Wow! Nice post. If you look at the B-2 cockpit, you will see twenty years of my life. I was the responsibe design lead/manager for Avionics Controls and Dispays from proposal to post CDR. I was responsible for both the hardware development and display operational logic. That makes up about 90% of the picture. It was the best of times and the worst of times. All in all, it was dream come true. Very few people get to see concepts turn into reality. When I flew the simulator of the B-2 for the first time, I sat back and said to myself, "my gosh, it works!" When some of the pilots form the 509th came and briefed on the mission over Kosovo, pride was overpowering. It was the first use of JDAMs and warfare changed from how many mission per target to how many targets per mission. Of particular interest was the Novi Sad bridge. It had been attacked by F-117s, F-15Es and F-16s but still stood. It had been shown on tv and was kind of an embarrassment. The B-2 took the mission. It had targeted six 2000lb JDAMs on the center span, and two more on one end. The bridge was dropped in one pass. We also took out the Chinese embassy, on target.

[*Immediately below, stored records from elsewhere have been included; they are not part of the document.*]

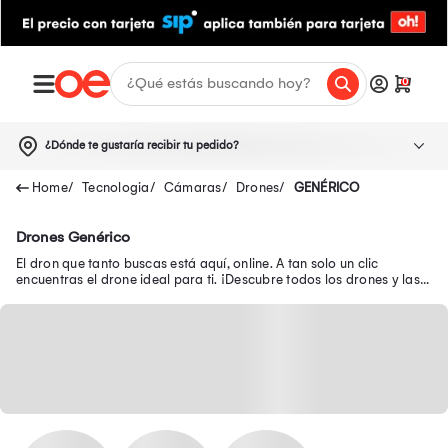
0
¿Dónde te gustaría recibir tu pedido?
Tecnologia
Cámaras
Drones
GENÉRICO
Drones Genérico
El dron que tanto buscas está aquí, online. A tan solo un clic
encuentras el drone ideal para ti. ¡Descubre todos los drones y las
ofertas insuperables!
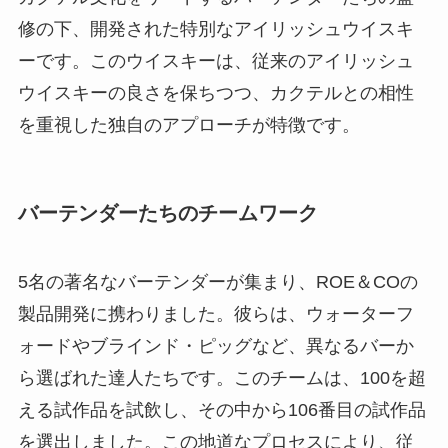
修の下、開発された特別なアイリッシュウイスキ
ーです。このウイスキーは、従来のアイリッシュ
ウイスキーの良さを保ちつつ、カクテルとの相性
を重視した独自のアプローチが特徴です。
バーテンダーたちのチームワーク
5名の著名なバーテンダーが集まり、ROE＆COの
製品開発に携わりました。彼らは、ウォーターフ
ォードやブラインド・ピッグなど、異なるバーか
ら選ばれた達人たちです。このチームは、100を超
える試作品を試飲し、その中から106番目の試作品
を選出しました。この地道なプロセスにより、従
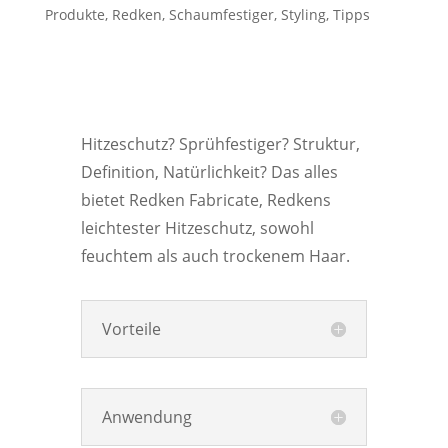
Produkte
,
Redken
,
Schaumfestiger
,
Styling
,
Tipps
Hitzeschutz? Sprühfestiger? Struktur,
Definition, Natürlichkeit? Das alles
bietet Redken Fabricate, Redkens
leichtester Hitzeschutz, sowohl
feuchtem als auch trockenem Haar.
Vorteile
Anwendung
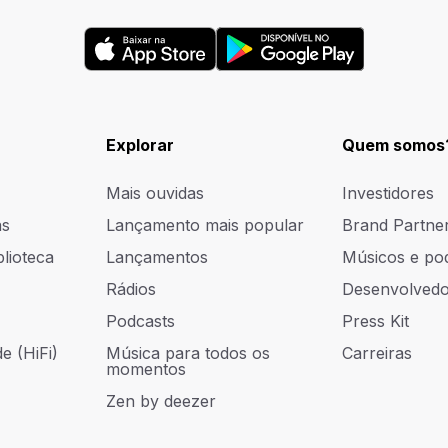
Explorar
Quem somos
Mais ouvidas
Investidores
as
Lançamento mais popular
Brand Partne
blioteca
Lançamentos
Músicos e po
Rádios
Desenvolvedo
Podcasts
Press Kit
e (HiFi)
Música para todos os
Carreiras
momentos
Zen by deezer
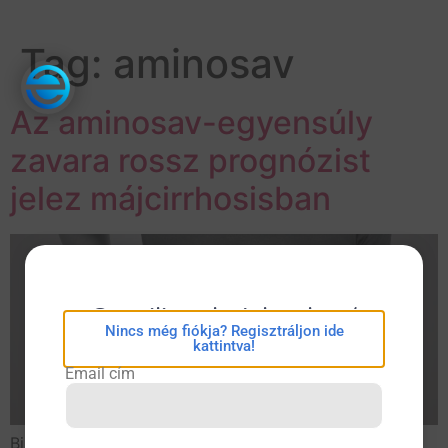
Tag:
aminosav
Az aminosav-egyensúly
zavara rossz prognózist
jelez májcirrhosisban
eConsilium bejelentkezés
Nincs még fiókja? Regisztráljon ide
kattintva!
Email cím
Bizonyos aminosavak fiziológiás szintektől való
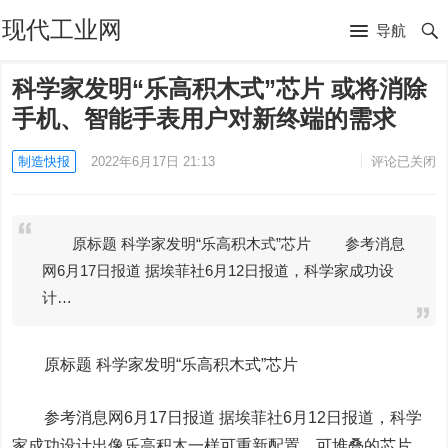
现代工业网
导航
科学家发明“乐高积木式”芯片 或将消除
手机、智能手表用户对新终端的需求
制造快报
2022年6月17日 21:13
评论已关闭
原标题 科学家发明“乐高积木式”芯片 参考消息
网6月17日报道 据埃菲社6月12日报道，科学家成功设
计…
原标题 科学家发明“乐高积木式”芯片
参考消息网6月17日报道
据埃菲社6月12日报道，科学
家成功设计出像乐高积木一样可重新配置、可堆叠的芯片。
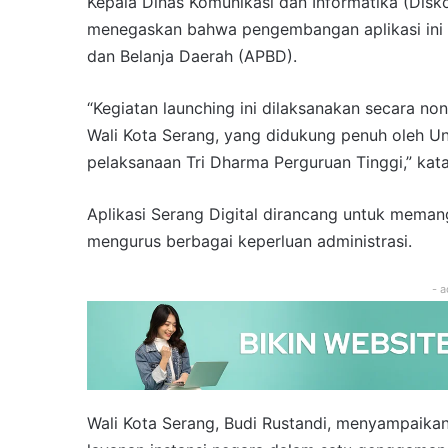
Kepala Dinas Komunikasi dan Informatika (Disk
menegaskan bahwa pengembangan aplikasi ini
dan Belanja Daerah (APBD).
“Kegiatan launching ini dilaksanakan secara n
Wali Kota Serang, yang didukung penuh oleh U
pelaksanaan Tri Dharma Perguruan Tinggi,” kat
Aplikasi Serang Digital dirancang untuk meman
mengurus berbagai keperluan administrasi.
- a
Wali Kota Serang, Budi Rustandi, menyampaikan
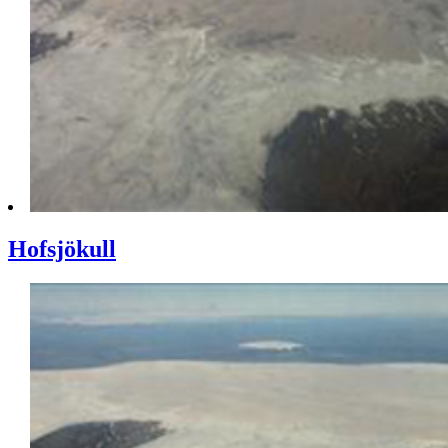
Hofsjökull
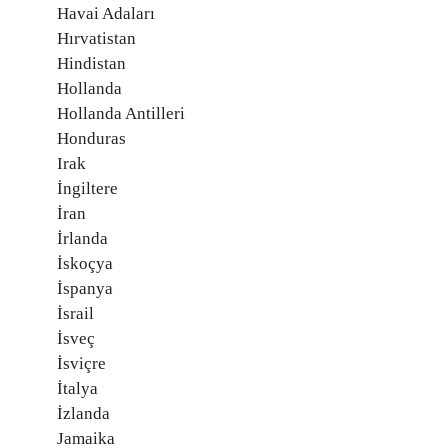
Havai Adaları
Hırvatistan
Hindistan
Hollanda
Hollanda Antilleri
Honduras
Irak
İngiltere
İran
İrlanda
İskoçya
İspanya
İsrail
İsveç
İsviçre
İtalya
İzlanda
Jamaika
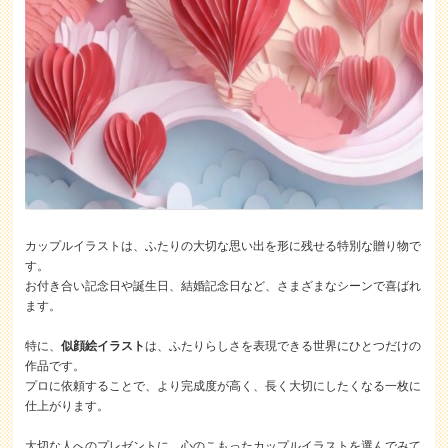
カップルイラストは、ふたりの大切な思い出を形に残せる特別な贈り物で
す。
お付き合い記念日や誕生日、結婚記念日など、さまざまなシーンで喜ばれ
ます。
特に、
似顔絵イラスト
は、ふたりらしさを表現できる世界にひとつだけの
作品です。
プロに依頼することで、より完成度が高く、長く大切にしたくなる一枚に
仕上がります。
大切な人へのプレゼントに、心のこもったカップルイラストを選んでみて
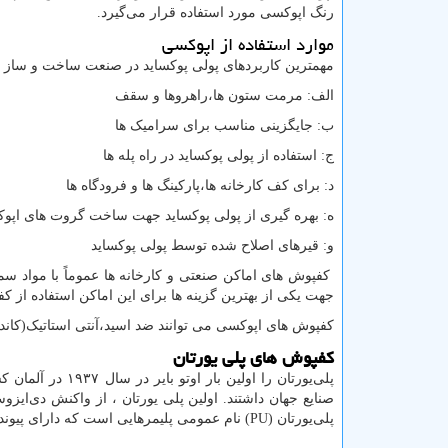
رنگ اپوکسی مورد استفاده قرار می‌گیرد.
موارد استفاده از اپوکسی
مهمترین کاربردهای پولی پوکساید در صنعت ساخت و ساز 
الف: مرمت ستون ها،راهروها و سقف
ب: جایگزینی مناسب برای سرامیک ها
ج: استفاده از پولی پوکساید در راه پله ها
د: برای کف کارخانه ها،پارکینگ ها و فرودگاه ها
ه: بهره گیری از پولی پوکساید جهت ساخت گروت های اپو
و: قیرهای اصلاح شده توسط پولی پوکساید
کفپوش های اماکن صنعتی و کارخانه ها عموماً با مواد سم
جهت یکی از بهترین گزینه ها برای این اماکن استفاده از 
کفپوش های اپوکسی می توانند ضد اسید،آنتی استاتیک(کانداک
کفپوش های پلی یورتان
پلی‌یورتان را او
صنایع جهان داشتند. اولین پلی ‌یورتان ، از واکنش دی‌ایزوسیا
پلی‌یورتان (
PU
) نام عمومی پلیمرهایی است که دارای پیوند 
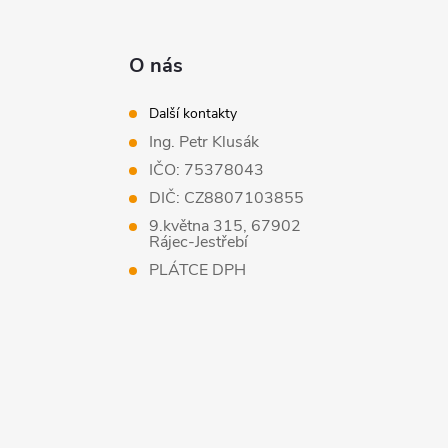
O nás
Další kontakty
Ing. Petr Klusák
IČO: 75378043
DIČ: CZ8807103855
9.května 315, 67902
Rájec-Jestřebí
PLÁTCE DPH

A side note, when the contract for the B-2 development was signed, it was the largest contract signed up to that time by the U.S Government.


----------



## DerAdlerIstGelandet (Feb 6, 2007)

Very cool. Never talked to anyone who was on the B-2 project.


----------



## davparlr (Feb 6, 2007)

DerAdlerIstGelandet said:


> Very cool. Never talked to anyone who was on the B-2 project.




It was an amazing experience. The budget was basically unlimited. The challenges were massive. Almost every part of the B-2 had to be specifically
developed because of vibration, it was so great that the solder would melt on the boards, and EMI/P (nuclear hardening) levels.


----------



## DerAdlerIstGelandet (Feb 7, 2007)

Very cool, I would be very proud of the outcome as well.


----------



## davparlr (Feb 8, 2007)

DerAdlerIstGelandet said:


> Very cool, I would be very proud of the outcome as well.



One of the real high points in my life was when they had an open house in Palmdale with a B-2 on static disply and a B-2 flyby. I got to take my family and tour the manufacturing facility. The B-2 came low over the field and broke right just past the crowds so you got a great look of the planform. Absolutely stunning. The family was overcome with emotion.


----------